Work instructions ▸ Copy every line from the data below in which the string "agency" can be found.

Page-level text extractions
■ ■ ■ ■ ■ ■ ■
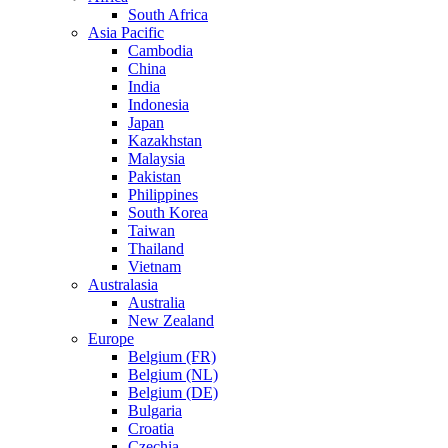
South Africa
Asia Pacific
Cambodia
China
India
Indonesia
Japan
Kazakhstan
Malaysia
Pakistan
Philippines
South Korea
Taiwan
Thailand
Vietnam
Australasia
Australia
New Zealand
Europe
Belgium (FR)
Belgium (NL)
Belgium (DE)
Bulgaria
Croatia
Czechia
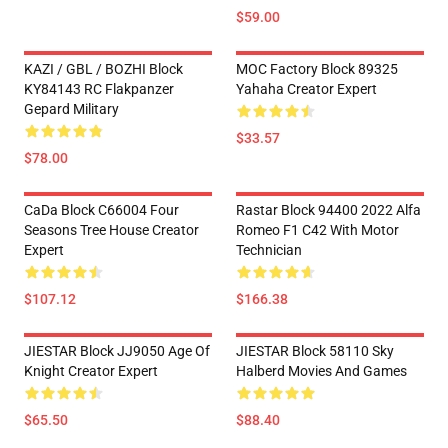
$59.00
KAZI / GBL / BOZHI Block
MOC Factory Block 89325
KY84143 RC Flakpanzer
Yahaha Creator Expert
Gepard Military
$33.57
$78.00
CaDa Block C66004 Four
Rastar Block 94400 2022 Alfa
Seasons Tree House Creator
Romeo F1 C42 With Motor
Expert
Technician
$107.12
$166.38
JIESTAR Block JJ9050 Age Of
JIESTAR Block 58110 Sky
Knight Creator Expert
Halberd Movies And Games
$65.50
$88.40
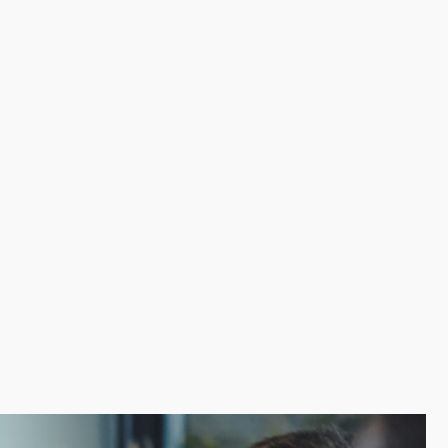
roductivity. Marketing help, continuous training,
spects alone. More productivity and less risk offsets
 over time. We help prospective owners discover the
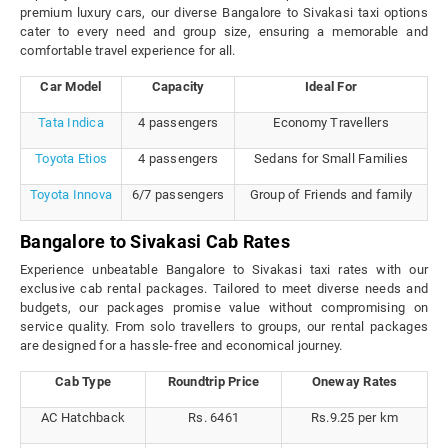
premium luxury cars, our diverse Bangalore to Sivakasi taxi options
cater to every need and group size, ensuring a memorable and
comfortable travel experience for all.
Car Model
Capacity
Ideal For
Tata Indica
4 passengers
Economy Travellers
Toyota Etios
4 passengers
Sedans for Small Families
Toyota Innova
6/7 passengers
Group of Friends and family
Bangalore to Sivakasi Cab Rates
Experience unbeatable Bangalore to Sivakasi taxi rates with our
exclusive cab rental packages. Tailored to meet diverse needs and
budgets, our packages promise value without compromising on
service quality. From solo travellers to groups, our rental packages
are designed for a hassle-free and economical journey.
Cab Type
Roundtrip Price
Oneway Rates
AC Hatchback
Rs. 6461
Rs.9.25 per km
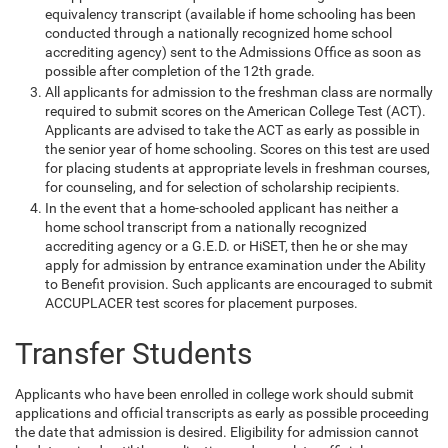
equivalency transcript (available if home schooling has been
conducted through a nationally recognized home school
accrediting agency) sent to the Admissions Office as soon as
possible after completion of the 12th grade.
All applicants for admission to the freshman class are normally
required to submit scores on the American College Test (ACT).
Applicants are advised to take the ACT as early as possible in
the senior year of home schooling. Scores on this test are used
for placing students at appropriate levels in freshman courses,
for counseling, and for selection of scholarship recipients.
In the event that a home-schooled applicant has neither a
home school transcript from a nationally recognized
accrediting agency or a G.E.D. or HiSET, then he or she may
apply for admission by entrance examination under the Ability
to Benefit provision. Such applicants are encouraged to submit
ACCUPLACER test scores for placement purposes.
Transfer Students
Applicants who have been enrolled in college work should submit
applications and official transcripts as early as possible proceeding
the date that admission is desired. Eligibility for admission cannot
■ ■ ■ ■ ■ ■ ■
Solved exercise ▸
accrediting agency) sent to the Admissions Office as soon as
accrediting agency or a G.E.D. or HiSET, then he or she may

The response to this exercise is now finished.